*ACTIVITY*
Scan the lines below for the string "Gruppe" and report how many lines contain it, giving only the number.

(Stored data)
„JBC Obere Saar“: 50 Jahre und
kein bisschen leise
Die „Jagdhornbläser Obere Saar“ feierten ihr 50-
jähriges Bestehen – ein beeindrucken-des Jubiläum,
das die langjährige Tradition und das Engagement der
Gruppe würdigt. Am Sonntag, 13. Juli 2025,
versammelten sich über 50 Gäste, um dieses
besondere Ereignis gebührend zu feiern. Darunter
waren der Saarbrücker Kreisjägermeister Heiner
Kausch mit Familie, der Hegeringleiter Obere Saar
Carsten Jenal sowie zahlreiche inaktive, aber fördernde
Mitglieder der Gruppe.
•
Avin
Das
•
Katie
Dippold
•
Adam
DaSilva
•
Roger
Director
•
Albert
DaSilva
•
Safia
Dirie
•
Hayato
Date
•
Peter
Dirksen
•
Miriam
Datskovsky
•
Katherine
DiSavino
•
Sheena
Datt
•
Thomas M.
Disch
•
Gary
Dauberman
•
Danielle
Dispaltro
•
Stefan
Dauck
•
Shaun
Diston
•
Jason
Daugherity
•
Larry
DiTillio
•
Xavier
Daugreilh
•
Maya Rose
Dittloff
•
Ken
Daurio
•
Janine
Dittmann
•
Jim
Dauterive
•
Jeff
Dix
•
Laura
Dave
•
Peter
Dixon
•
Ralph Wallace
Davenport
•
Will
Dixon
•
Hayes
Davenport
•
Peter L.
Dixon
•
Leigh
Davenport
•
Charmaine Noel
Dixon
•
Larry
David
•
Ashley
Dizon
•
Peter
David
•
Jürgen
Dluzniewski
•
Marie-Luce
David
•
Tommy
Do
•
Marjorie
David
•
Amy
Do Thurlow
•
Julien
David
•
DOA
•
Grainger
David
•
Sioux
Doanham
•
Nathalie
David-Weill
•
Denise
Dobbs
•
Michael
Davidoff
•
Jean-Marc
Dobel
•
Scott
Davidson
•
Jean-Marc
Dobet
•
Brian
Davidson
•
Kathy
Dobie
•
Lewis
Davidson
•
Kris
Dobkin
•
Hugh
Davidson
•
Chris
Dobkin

--

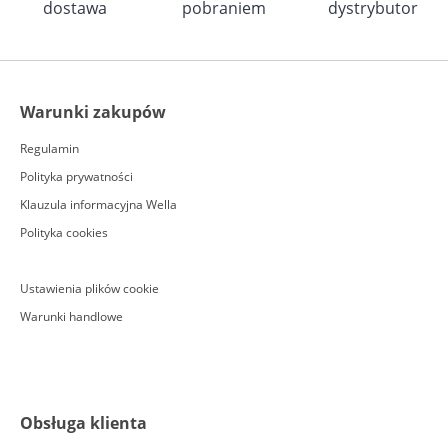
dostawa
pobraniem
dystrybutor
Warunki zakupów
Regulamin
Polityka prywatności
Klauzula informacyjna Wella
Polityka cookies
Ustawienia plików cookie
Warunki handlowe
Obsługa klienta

*ANSWER TO THIS EXERCISE*
2